Max Ginsburg came out of a particular philosophy of painting in New York called the AshCan School. He taught us all to see beauty in the most unlikely of places, namely urban squalor. Where Rockwell or Benton or Grant Wood celebrated the American outdoors and the small town, Max Ginsburg saw the beauty of the inner streets, broken fire hydrants, the canyons of steel, where the sky is only visible where two buildings part. Mr Ginsburg once took us all out on a field trip to where a row of brownstone row houses were being demolished. He had us draw the rubble. I remember spending a day drawing the plane breaks and shadows on an alleyway dumpster. For models he would go to 23rd St Park and hire a homeless person with a pint of cheap wine, to come upstairs and pose for us.
Pretty heavy stuff for an 11th grader!

Art Babbitt used to teach us, once you know how to animate, the Goddess of Animation wants you to bring something of yourself to your work.

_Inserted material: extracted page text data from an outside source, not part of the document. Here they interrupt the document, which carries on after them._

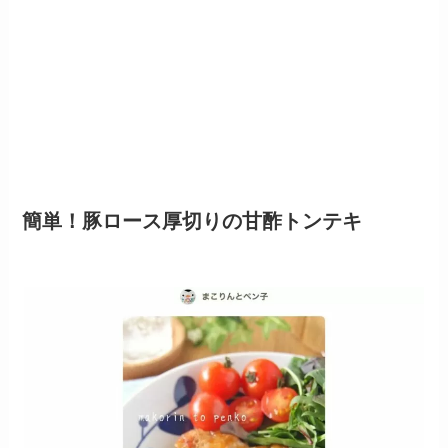
簡単！豚ロース厚切りの甘酢トンテキ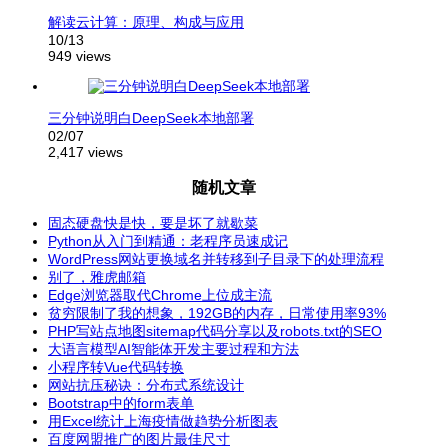
解读云计算：原理、构成与应用
10/13
949 views
三分钟说明白DeepSeek本地部署
02/07
2,417 views
随机文章
固态硬盘快是快，要是坏了就歇菜
Python从入门到精通：老程序员速成记
WordPress网站更换域名并转移到子目录下的处理流程
别了，雅虎邮箱
Edge浏览器取代Chrome上位成主流
贫穷限制了我的想象，192GB的内存，日常使用率93%
PHP写站点地图sitemap代码分享以及robots.txt的SEO
大语言模型AI智能体开发主要过程和方法
小程序转Vue代码转换
网站抗压秘诀：分布式系统设计
Bootstrap中的form表单
用Excel统计上海疫情做趋势分析图表
百度网盟推广的图片最佳尺寸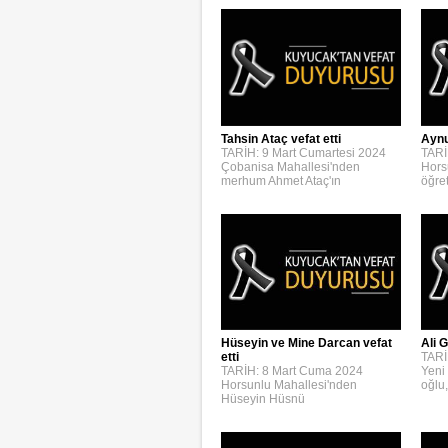
Aynur
Tahsin Ataç vefat etti
TARİ
TARİH: 9 Mart Cumartesi 2024
Hors
Çobanisa Mahallesi'nden
öğre
merhum Ahmet Ataç'ın
Hüseyin ve Mine Darcan vefat
Ali G
etti
TARİ
TARİH: 8 Mart Cuma 2024
Yeni
Horsunlu Mahallesi'nden
oğlu,
Hüseyin Hüsnü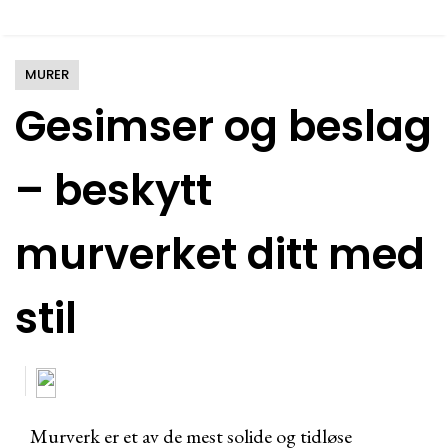
MURER
Gesimser og beslag
– beskytt
murverket ditt med
stil
Murverk er et av de mest solide og tidløse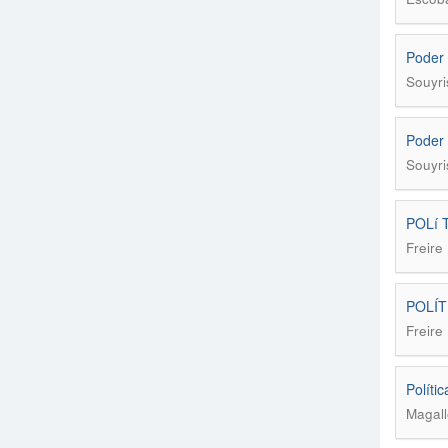
Poder 
Souyri
Poder 
Souyri
POLí 
Freire
POLÍT
Freire
Polí­ti
Magall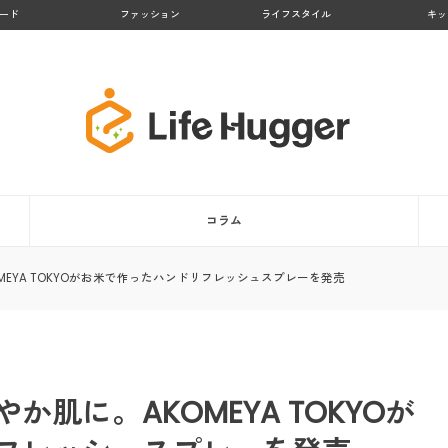
ード
ファッション
ライフスタイル
キッ
コラム
EYA TOKYOがお米で作ったハンドリフレッシュスプレーを発売
肌に。AKOMEYA TOKYOが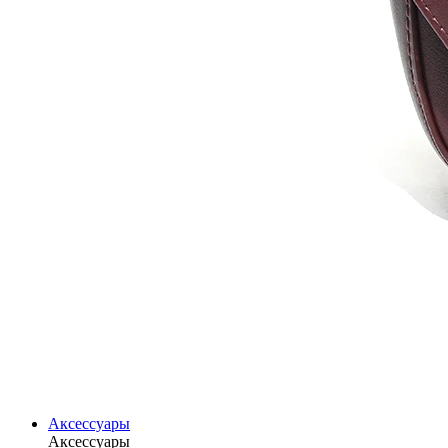
Аксессуары
Аксессуары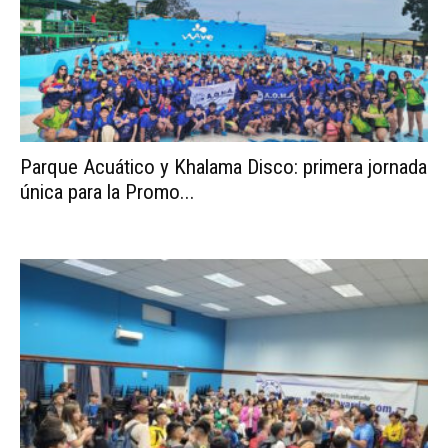
Parque Acuático y Khalama Disco: primera jornada
única para la Promo...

In directing animation, I have ever been drawn to urban landscapes. Many of my fellow directors grew up in suburbs or rural areas. I am unashamed to say I was a child of the New York City Streets. I ran between subway cars, hung on the back of city buses, played in abandoned buildings, got chased by junkies and street freaks and made out with girls in the bushes of Central Park. Rural life was a one time Hudson River Dayline cruise to Bear Mountain.

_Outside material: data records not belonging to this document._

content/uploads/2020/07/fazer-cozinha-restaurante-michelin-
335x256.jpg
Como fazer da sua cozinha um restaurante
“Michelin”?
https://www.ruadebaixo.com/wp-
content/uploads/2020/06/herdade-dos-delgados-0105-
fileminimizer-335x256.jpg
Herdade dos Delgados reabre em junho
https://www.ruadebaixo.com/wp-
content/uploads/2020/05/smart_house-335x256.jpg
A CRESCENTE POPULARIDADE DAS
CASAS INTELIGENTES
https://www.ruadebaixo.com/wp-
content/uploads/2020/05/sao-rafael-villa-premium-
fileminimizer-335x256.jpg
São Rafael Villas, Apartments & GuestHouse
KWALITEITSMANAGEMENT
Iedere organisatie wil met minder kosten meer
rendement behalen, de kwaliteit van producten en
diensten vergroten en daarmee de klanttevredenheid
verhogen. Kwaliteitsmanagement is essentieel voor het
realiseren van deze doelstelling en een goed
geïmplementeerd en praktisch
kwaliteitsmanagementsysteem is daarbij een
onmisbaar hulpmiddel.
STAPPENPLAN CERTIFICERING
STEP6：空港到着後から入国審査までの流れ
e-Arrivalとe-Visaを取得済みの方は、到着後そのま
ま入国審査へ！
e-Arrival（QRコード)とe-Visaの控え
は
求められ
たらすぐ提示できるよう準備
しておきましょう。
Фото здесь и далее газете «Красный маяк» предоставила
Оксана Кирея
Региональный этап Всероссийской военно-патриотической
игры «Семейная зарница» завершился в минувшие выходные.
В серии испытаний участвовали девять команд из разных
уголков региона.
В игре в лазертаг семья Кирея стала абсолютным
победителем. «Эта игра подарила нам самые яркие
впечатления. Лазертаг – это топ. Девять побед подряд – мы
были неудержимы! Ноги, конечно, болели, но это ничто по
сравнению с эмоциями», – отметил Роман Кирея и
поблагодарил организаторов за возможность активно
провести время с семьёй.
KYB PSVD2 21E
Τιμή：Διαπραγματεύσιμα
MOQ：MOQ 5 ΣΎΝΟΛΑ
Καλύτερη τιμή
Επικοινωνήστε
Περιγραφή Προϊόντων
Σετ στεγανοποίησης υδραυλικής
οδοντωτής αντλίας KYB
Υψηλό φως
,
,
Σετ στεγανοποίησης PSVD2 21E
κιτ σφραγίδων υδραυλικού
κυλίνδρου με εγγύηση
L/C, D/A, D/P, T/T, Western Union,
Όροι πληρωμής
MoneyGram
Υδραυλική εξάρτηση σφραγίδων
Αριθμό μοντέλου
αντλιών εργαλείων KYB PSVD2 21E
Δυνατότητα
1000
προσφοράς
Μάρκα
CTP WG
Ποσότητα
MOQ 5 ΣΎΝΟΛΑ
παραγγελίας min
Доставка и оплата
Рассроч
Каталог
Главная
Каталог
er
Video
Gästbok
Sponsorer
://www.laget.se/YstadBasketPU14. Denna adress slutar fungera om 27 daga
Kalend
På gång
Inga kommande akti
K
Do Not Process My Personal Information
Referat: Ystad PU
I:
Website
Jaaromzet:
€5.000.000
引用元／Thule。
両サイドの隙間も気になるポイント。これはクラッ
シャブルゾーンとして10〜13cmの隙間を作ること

So in CLICK & CLACK'S AS THE WRENCH TURNS, and earlier in OSMOSIS JONES, I tried to capture that sense of fascinating clutter, a Fleischer-esque paean to city life.

click to enlarge

If I know anything about this business, it was because I was fortunate to have great teachers like Gil Miret, Howard Beckerman, Babbitt, Dick Williams, Harvey Kurtzman and Robert Beverly Hale.

And thanks to you, Max Ginsburg, for being such an inspiration to me as a teacher and an artist.


Hope you liked CLick & Clack. Some of the reviews have not been kind, but thats from people who only watched one episode. As Noel Coward said: "A critic is someone who comes on the battlefield after the danger is past, and shoots the wounded."

Quiz: When someone describes something as Orwellian, what does that mean?

Yesterday’s Quiz answered below: Thinking of my new TV series debuting tonight on PBS, who used to say: “ Those who are about to die, salute you!”

History for 7/10/2008
Birthdays: John Calvin, Marcel Proust, James McNeill Whistler, Carl Orff, Camille Pissarro, Adolphus Busch the founder of Budweiser beer, George DiChirico, Jacky "Legs" Diamond, Arlo Guthrie is 61, Jake “Raging Bull” LaMotta, Joe Shuster- one of the creators of Superman, Fred Gywnne, David Brinkley, Arthur Ashe, Camilla Parker Bowles, Jessica Simpson is 28

138AD- Death of the Roman Emperor Hadrian at age 62. Antoninus Pius became emperor after promising to adopt as his heir young Marcus Aurelius. Hadrian, although suffering a last lingering illness, had arranged that Antoninus would have no rivals by ordering the deaths of anyone even thinking of wanting to be emperor. He even ordered the suicide of his brother-in-law Servianus, who although ninety years old had sworn to outlive Hadrian.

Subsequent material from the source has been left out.